**Exercise instructions:** Repeat the lines below exactly as they appear, but leave out the images.

(Beginning of Data provided)

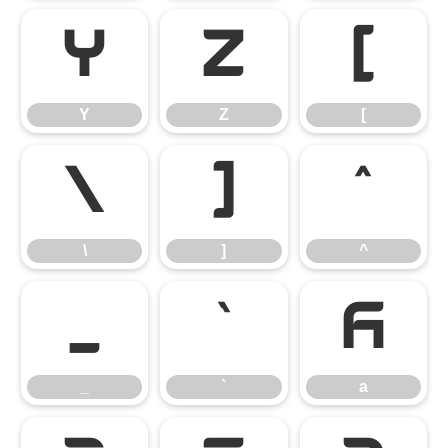
Y
Z
[
Y
Z
[
\
]
^
\
]
^
_
`
a
_
`
a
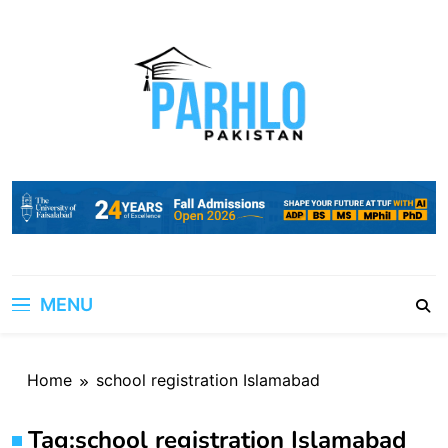
Skip
to
content
MENU
Home
school registration Islamabad
Tag:
school registration Islamabad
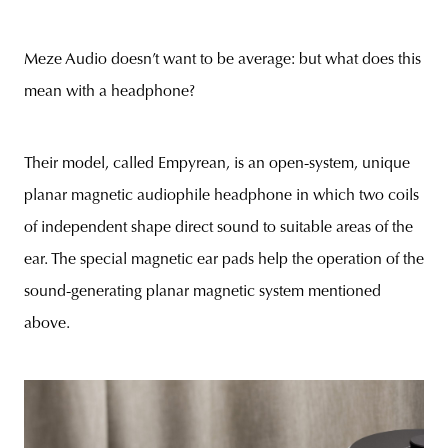
Meze Audio doesn’t want to be average: but what does this
mean with a headphone?
Their model, called Empyrean, is an open-system, unique
planar magnetic audiophile headphone in which two coils
of independent shape direct sound to suitable areas of the
ear. The special magnetic ear pads help the operation of the
sound-generating planar magnetic system mentioned
above.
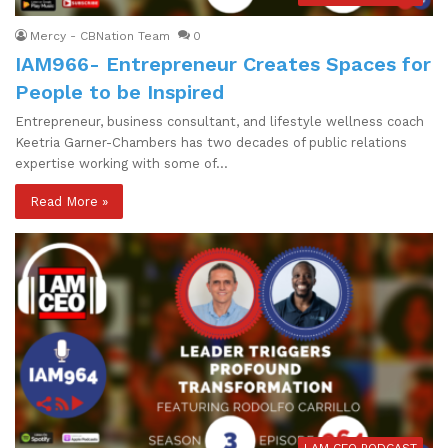
Mercy - CBNation Team
0
IAM966- Entrepreneur Creates Spaces for
People to be Inspired
Entrepreneur, business consultant, and lifestyle wellness coach
Keetria Garner-Chambers has two decades of public relations
expertise working with some of…
Read More »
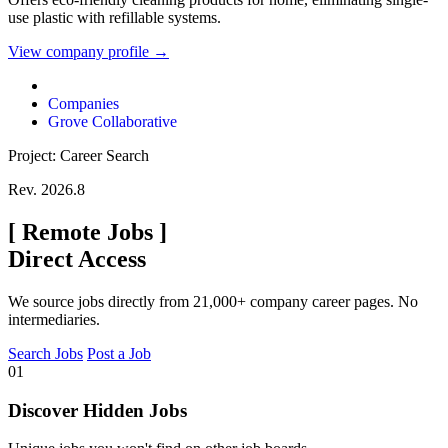
use plastic with refillable systems.
View company profile →
Companies
Grove Collaborative
Project: Career Search
Rev. 2026.8
[
Remote Jobs
]
Direct Access
We source jobs directly from 21,000+ company career pages. No
intermediaries.
Search Jobs
Post a Job
01
Discover Hidden Jobs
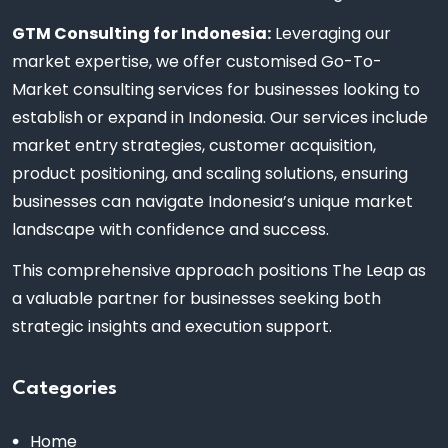
GTM Consulting for Indonesia:
Leveraging our
market expertise, we offer customised Go-To-
Market consulting services for businesses looking to
establish or expand in Indonesia. Our services include
market entry strategies, customer acquisition,
product positioning, and scaling solutions, ensuring
businesses can navigate Indonesia’s unique market
landscape with confidence and success.
This comprehensive approach positions The Leap as
a valuable partner for businesses seeking both
strategic insights and execution support.
Categories
Home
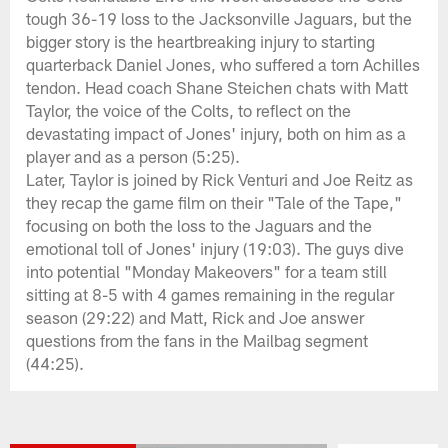
tough 36-19 loss to the Jacksonville Jaguars, but the
bigger story is the heartbreaking injury to starting
quarterback Daniel Jones, who suffered a torn Achilles
tendon. Head coach Shane Steichen chats with Matt
Taylor, the voice of the Colts, to reflect on the
devastating impact of Jones' injury, both on him as a
player and as a person (5:25).
Later, Taylor is joined by Rick Venturi and Joe Reitz as
they recap the game film on their "Tale of the Tape,"
focusing on both the loss to the Jaguars and the
emotional toll of Jones' injury (19:03). The guys dive
into potential "Monday Makeovers" for a team still
sitting at 8-5 with 4 games remaining in the regular
season (29:22) and Matt, Rick and Joe answer
questions from the fans in the Mailbag segment
(44:25).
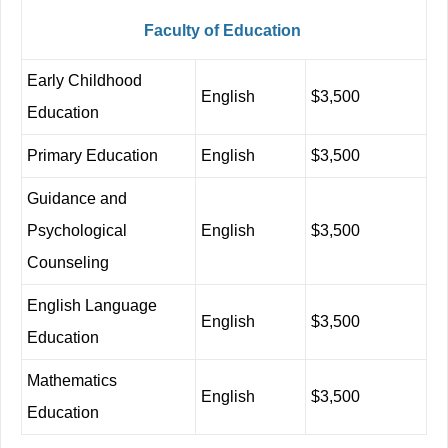
Faculty
of
Education
Early Childhood
English
$3,500
Education
Primary
Education
English
$3,500
Guidance and
Psychological
English
$3,500
Counseling
English
Language
English
$3,500
Education
Mathematics
English
$3,500
Education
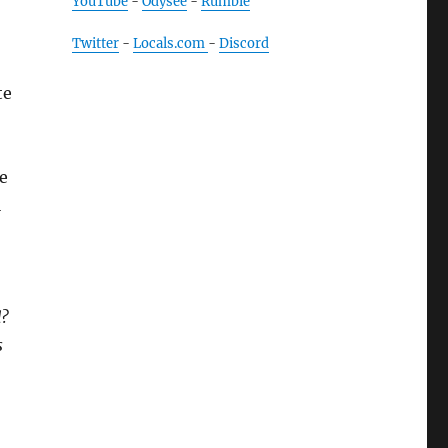
YouTube
-
Odysee
-
Rumble
Twitter
-
Locals.com
-
Discord
te
he
l
.
d?
s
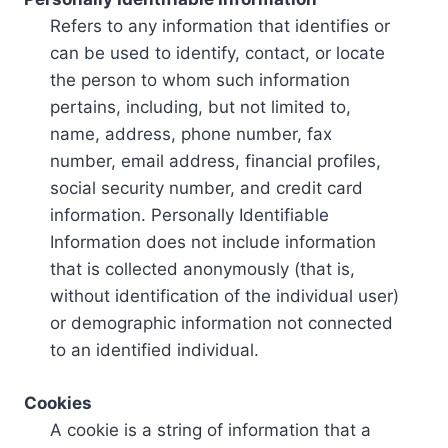
Refers to any information that identifies or
can be used to identify, contact, or locate
the person to whom such information
pertains, including, but not limited to,
name, address, phone number, fax
number, email address, financial profiles,
social security number, and credit card
information. Personally Identifiable
Information does not include information
that is collected anonymously (that is,
without identification of the individual user)
or demographic information not connected
to an identified individual.
Cookies
A cookie is a string of information that a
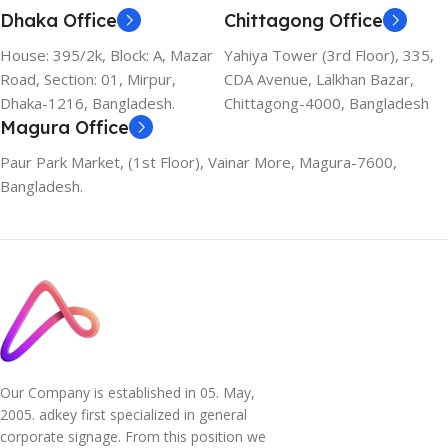
Dhaka Office
Chittagong Office
House: 395/2k, Block: A, Mazar
Yahiya Tower (3rd Floor), 335,
Road, Section: 01, Mirpur,
CDA Avenue, Lalkhan Bazar,
Dhaka-1216, Bangladesh.
Chittagong-4000, Bangladesh
Magura Office
Paur Park Market, (1st Floor), Vainar More, Magura-7600,
Bangladesh.
Our Company is established in 05. May,
2005. adkey first specialized in general
corporate signage. From this position we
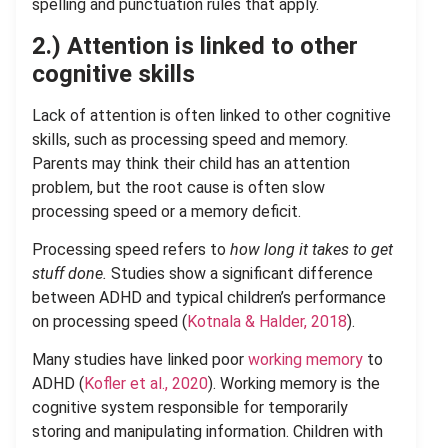
spelling and punctuation rules that apply.
2.) Attention is linked to other
cognitive skills
Lack of attention is often linked to other cognitive
skills, such as processing speed and memory.
Parents may think their child has an attention
problem, but the root cause is often slow
processing speed or a memory deficit.
Processing speed refers to
how long it takes to get
stuff done.
Studies show a significant difference
between ADHD and typical children’s performance
on processing speed (
Kotnala & Halder, 2018
).
Many studies have linked poor
working memory
to
ADHD (
Kofler et al., 2020
). Working memory is the
cognitive system responsible for temporarily
storing and manipulating information. Children with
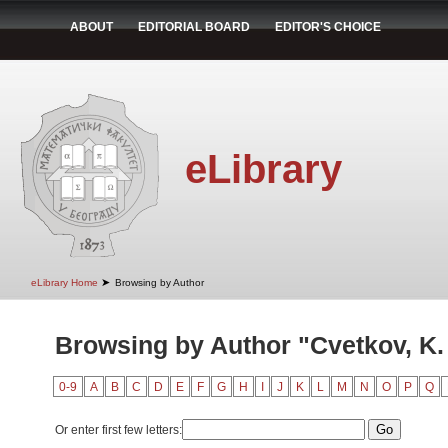
ABOUT
EDITORIAL BOARD
EDITOR'S CHOICE
eLibrary
➤
eLibrary Home
Browsing by Author
Browsing by Author "Cvetkov, K.
0-9
A
B
C
D
E
F
G
H
I
J
K
L
M
N
O
P
Q
Or enter first few letters:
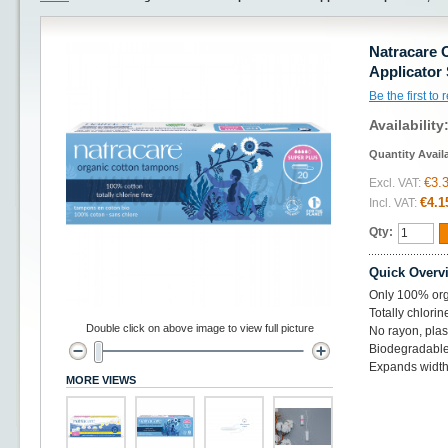
Natracare 
Applicator 
Be the first to
Availability
Quantity Avail
€3.
Excl. VAT:
€4.1
Incl. VAT:
Qty:
Quick Overv
Only 100% orga
Totally chlorin
Double click on above image to view full picture
No rayon, plas
Biodegradabl
Expands widt
MORE VIEWS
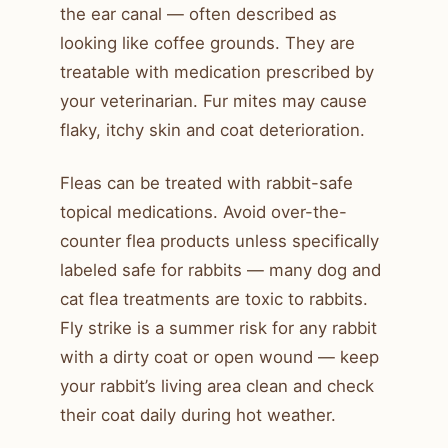
the ear canal — often described as
looking like coffee grounds. They are
treatable with medication prescribed by
your veterinarian. Fur mites may cause
flaky, itchy skin and coat deterioration.
Fleas can be treated with rabbit-safe
topical medications. Avoid over-the-
counter flea products unless specifically
labeled safe for rabbits — many dog and
cat flea treatments are toxic to rabbits.
Fly strike is a summer risk for any rabbit
with a dirty coat or open wound — keep
your rabbit’s living area clean and check
their coat daily during hot weather.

(End of Data provided)

**Solution to this exercise:**
Y
Z
[
Y
Z
[
\
]
^
\
]
^
_
`
a
_
`
a
Skip
to
content
MENU
Home
school registration Islamabad
Tag:
school registration Islamabad
Meze Audio doesn’t want to be average: but what does this
mean with a headphone?
Their model, called Empyrean, is an open-system, unique
planar magnetic audiophile headphone in which two coils
of independent shape direct sound to suitable areas of the
ear. The special magnetic ear pads help the operation of the
sound-generating planar magnetic system mentioned
above.
Mercy - CBNation Team
0
IAM966- Entrepreneur Creates Spaces for
People to be Inspired
Entrepreneur, business consultant, and lifestyle wellness coach
Keetria Garner-Chambers has two decades of public relations
expertise working with some of…
Read More »
use plastic with refillable systems.
View company profile →
Companies
Grove Collaborative
Project: Career Search
Rev. 2026.8
[
Remote Jobs
]
Direct Access
We source jobs directly from 21,000+ company career pages. No
intermediaries.
Search Jobs
Post a Job
01
Discover Hidden Jobs
GTM Consulting for Indonesia:
Leveraging our
market expertise, we offer customised Go-To-
Market consulting services for businesses looking to
establish or expand in Indonesia. Our services include
market entry strategies, customer acquisition,
product positioning, and scaling solutions, ensuring
businesses can navigate Indonesia’s unique market
landscape with confidence and success.
This comprehensive approach positions The Leap as
a valuable partner for businesses seeking both
strategic insights and execution support.
Categories
Home
tough 36-19 loss to the Jacksonville Jaguars, but the
bigger story is the heartbreaking injury to starting
quarterback Daniel Jones, who suffered a torn Achilles
tendon. Head coach Shane Steichen chats with Matt
Taylor, the voice of the Colts, to reflect on the
devastating impact of Jones' injury, both on him as a
player and as a person (5:25).
Later, Taylor is joined by Rick Venturi and Joe Reitz as
they recap the game film on their "Tale of the Tape,"
focusing on both the loss to the Jaguars and the
emotional toll of Jones' injury (19:03). The guys dive
into potential "Monday Makeovers" for a team still
sitting at 8-5 with 4 games remaining in the regular
season (29:22) and Matt, Rick and Joe answer
questions from the fans in the Mailbag segment
(44:25).
Faculty
of
Education
Early Childhood
English
$3,500
Education
Primary
Education
English
$3,500
Guidance and
Psychological
English
$3,500
Counseling
English
Language
English
$3,500
Education
Mathematics
English
$3,500
Education
YouTube
-
Odysee
-
Rumble
Twitter
-
Locals.com
-
Discord
te
he
l
.
d?
s
Refers to any information that identifies or
can be used to identify, contact, or locate
the person to whom such information
pertains, including, but not limited to,
name, address, phone number, fax
number, email address, financial profiles,
social security number, and credit card
information. Personally Identifiable
Information does not include information
that is collected anonymously (that is,
without identification of the individual user)
or demographic information not connected
to an identified individual.
Cookies
A cookie is a string of information that a
Dhaka Office
Chittagong Office
House: 395/2k, Block: A, Mazar
Yahiya Tower (3rd Floor), 335,
Road, Section: 01, Mirpur,
CDA Avenue, Lalkhan Bazar,
Dhaka-1216, Bangladesh.
Chittagong-4000, Bangladesh
Magura Office
Paur Park Market, (1st Floor), Vainar More, Magura-7600,
Bangladesh.
Our Company is established in 05. May,
2005. adkey first specialized in general
corporate signage. From this position we
spelling and punctuation rules that apply.
2.) Attention is linked to other
cognitive skills
Lack of attention is often linked to other cognitive
skills, such as processing speed and memory.
Parents may think their child has an attention
problem, but the root cause is often slow
processing speed or a memory deficit.
Processing speed refers to
how long it takes to get
stuff done.
Studies show a significant difference
between ADHD and typical children’s performance
on processing speed (
Kotnala & Halder, 2018
).
Many studies have linked poor
working memory
to
ADHD (
Kofler et al., 2020
). Working memory is the
cognitive system responsible for temporarily
storing and manipulating information. Children with
ABOUT
EDITORIAL BOARD
EDITOR'S CHOICE
eLibrary
➤
eLibrary Home
Browsing by Author
Browsing by Author "Cvetkov, K.
0-9
A
B
C
D
E
F
G
H
I
J
K
L
M
N
O
P
Q
Or enter first few letters:
Natracare 
Applicator 
Be the first to
Availability
Quantity Avail
€3.
Excl. VAT:
€4.1
Incl. VAT:
Qty:
Quick Overv
Only 100% orga
Totally chlorin
Double click on above image to view full picture
No rayon, plas
Biodegradabl
Expands widt
MORE VIEWS
the ear canal — often described as
looking like coffee grounds. They are
treatable with medication prescribed by
your veterinarian. Fur mites may cause
flaky, itchy skin and coat deterioration.
Fleas can be treated with rabbit-safe
topical medications. Avoid over-the-
counter flea products unless specifically
labeled safe for rabbits — many dog and
cat flea treatments are toxic to rabbits.
Fly strike is a summer risk for any rabbit
with a dirty coat or open wound — keep
your rabbit’s living area clean and check
their coat daily during hot weather.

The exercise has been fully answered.